As a method for the pitch extraction, there is known a correlation processing method exploiting the fact that the correlation processing acts against waveform phase distortion. An example of the correlation processing method is an autocorrelation method, according to which, in general, the input speech signal is limited to a pre-set frequency range and subsequently the autocorrelation of a pre-set number of samples of the input speech signal is found in order to extract the pitch and in order to obtain the pitch.

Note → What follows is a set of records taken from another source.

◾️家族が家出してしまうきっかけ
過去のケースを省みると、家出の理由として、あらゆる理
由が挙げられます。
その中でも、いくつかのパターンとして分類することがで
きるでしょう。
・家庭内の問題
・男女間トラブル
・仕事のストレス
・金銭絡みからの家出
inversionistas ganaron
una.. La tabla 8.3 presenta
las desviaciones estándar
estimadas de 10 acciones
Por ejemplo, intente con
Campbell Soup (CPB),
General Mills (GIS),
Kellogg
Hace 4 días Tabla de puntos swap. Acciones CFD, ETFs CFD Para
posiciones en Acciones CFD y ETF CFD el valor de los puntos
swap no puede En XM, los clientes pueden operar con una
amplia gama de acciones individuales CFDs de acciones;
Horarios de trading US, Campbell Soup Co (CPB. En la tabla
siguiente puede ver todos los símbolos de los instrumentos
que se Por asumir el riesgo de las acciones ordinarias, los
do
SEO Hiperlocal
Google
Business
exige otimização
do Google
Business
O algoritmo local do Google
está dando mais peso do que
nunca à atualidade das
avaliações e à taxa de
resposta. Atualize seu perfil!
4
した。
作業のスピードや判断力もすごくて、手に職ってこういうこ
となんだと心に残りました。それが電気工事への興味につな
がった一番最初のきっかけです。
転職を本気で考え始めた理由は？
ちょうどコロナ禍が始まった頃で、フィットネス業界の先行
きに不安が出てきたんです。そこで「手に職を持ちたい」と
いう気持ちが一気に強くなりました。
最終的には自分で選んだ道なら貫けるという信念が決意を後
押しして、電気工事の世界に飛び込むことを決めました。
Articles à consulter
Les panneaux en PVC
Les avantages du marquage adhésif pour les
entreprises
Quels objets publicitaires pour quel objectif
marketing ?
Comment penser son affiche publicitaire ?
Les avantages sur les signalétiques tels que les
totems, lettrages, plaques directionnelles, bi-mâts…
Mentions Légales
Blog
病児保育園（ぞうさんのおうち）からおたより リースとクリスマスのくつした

For band-limiting the input speech signal, a low-pass filter (LPF) is generally employed.

If, in the above-mentioned autocorrelation method, the speech signal containing pulsed pitch in the low frequency components is used, the pulsed components are removed by passing the speech signal through an LPF. Thus it is difficult to extract the pitch of the speech signal passed through the LPF in order to obtain the correct pitch of the speech signal containing the pulsed pitch in the low-frequency components.

Further, another problem exists in which if the speech signal containing the pulsed pitch in the low-frequency components, in which the pulsed low-frequency components are not removed, is passed through only a high-pass filter (HPF), and if the speech signal waveform is a waveform containing a large quantity of noise, the pitch and noise components become hardly distinguishable from each other, such that the correct pitch again cannot be obtained.

It is therefore an object of the present invention to provide a method and device for pitch extraction whereby the pitch of speech signals having various characteristics can be extracted correctly.

With the pitch extraction method and apparatus according to the present invention, an input speech signal is limited to a plurality of different frequency bands. From the autocorrelation data of a pre-set unit for the speech signal of each frequency band, the peak pitch is detected in order to find pitch intensity and the pitch period. Using the pitch intensity, an evaluation parameter specifying the pitch intensity reliability is computed and, based on the pitch period and the evaluation parameter, the pitch of the speech signal of one of the plurality of different frequency bands is computed. This enables the pitch of speech signals of various characteristics to be extracted accurately to assure high precision pitch searches.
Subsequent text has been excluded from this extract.